I’ll attempt to simplify a caveat and say it depends on the category. Obviously in a growth category versus an industry that’s struggling, it will vary. I hope top of mind, is supporting leadership, in looking after employees. Another one is business continuity. Many CMO’s have had significant growth targets and they have to revisit those targets. They may be up, they may be down. Third is brand, how will we be remembered after the crisis, what’s the reputation, what do we want to be known for? The fourth is how to go from this dislocation phase, to the recovery phase. Sometimes that involves changing the creatives on ad campaigns. Sometimes that involves visiting with a merger or acquisition that may or may not have been sensible at the beginning of the conversation. And finally, thinking about, what is the new normal, what are the new behaviours we’re learning now, that will not go away? Those of us who were in professional context, around 9/11 will remember, it was a different world. Security checks were different at the airport, security checks going into offices were different. So there is a new normal. We will never go back to 2019 and CMO’s are thinking about what is the new normal, but that’s phase four, they’re not there yet.

Does applying simplicity apply to both B2B and B2C brands? And what are the important differences? (asked by Claire)

So I would refer you to some studies at Absolutely, your premise Claire is spot on. In fact, B2B brands are among our top clients when it comes to simplicity, because they recognise they’re often complex. Here’s what I would say to you, people buy from people. The buyers at B2B companies are humans too, there’s an insight for you. They too want to reduce the cognitive effort in purchasing from your company. They too want to navigate a product architecture that’s easy. They too need clarity. They too need a little bit of freshness and surprise I talked about. How you go about it will vary, but those principles and dimensions of simplicity absolutely apply to B2B, and they are some of my favourite opportunities to simplify.

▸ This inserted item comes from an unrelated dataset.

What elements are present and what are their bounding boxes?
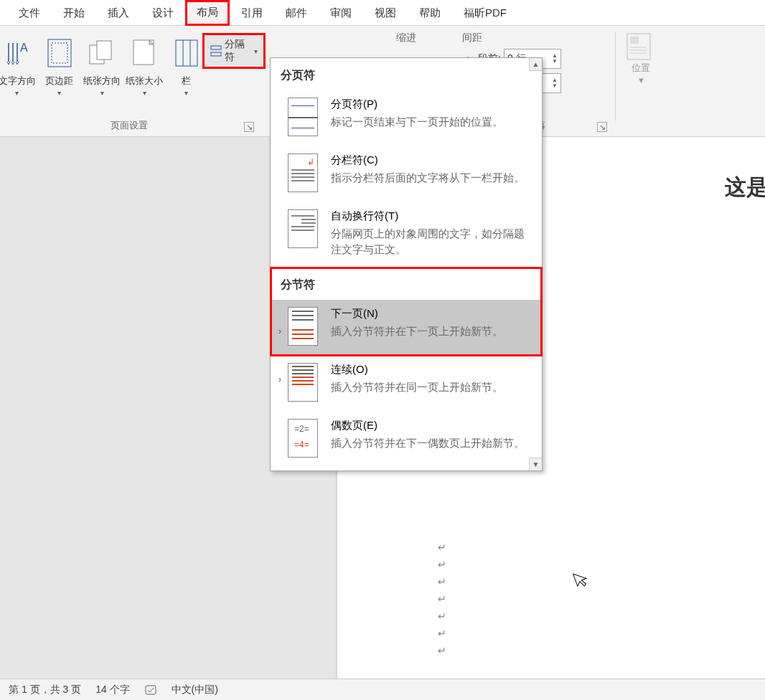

Finally, we’d like to ask about your personal passions and projects like #WearingIrish. Briefly tell us about that and why you started a side hustle. 

I’ll go back to storytelling. About four years ago, I discovered an untold story, brands across Ireland are producing world class fashion and accessories, yet few people outside Ireland could name an Irish fashion brand. So I created the hashtag #WearingIrish to change that. Fast forward to today and it’s something of a movement. We’ve hosted a variety of events in New York, with the collaboration of some wonderful partners. There’s a website, I would love it if your followers and the community would follow Wearing Irish on Instagram and Twitter. And frankly, it’s a passion project for me because it lets me use the gifts I have, the gift of access, the gift of the ability to give exposure to these brands. And in a funny way, it seems very timely right now. Supporting small brands, supporting small business, is something we should all be considering. And my lessons from wearing Irish, I think will parlay well into that.

A little something for you, our positively lovely reader, to think about during these hard times.

During this talk, Margaret made so many incredibly insightful points, but if there’s one takeaway we believe you should walk away with, it’s to be empathetic. Whether you’re working on a piece of marketing collateral or going about your daily life, realise it’s not about you, me or I, it’s about us. We’re all in this situation together, so a little support shown from time-to-time can and will go a long way. As master Cox said, “we will be remembered for the deeds we do”.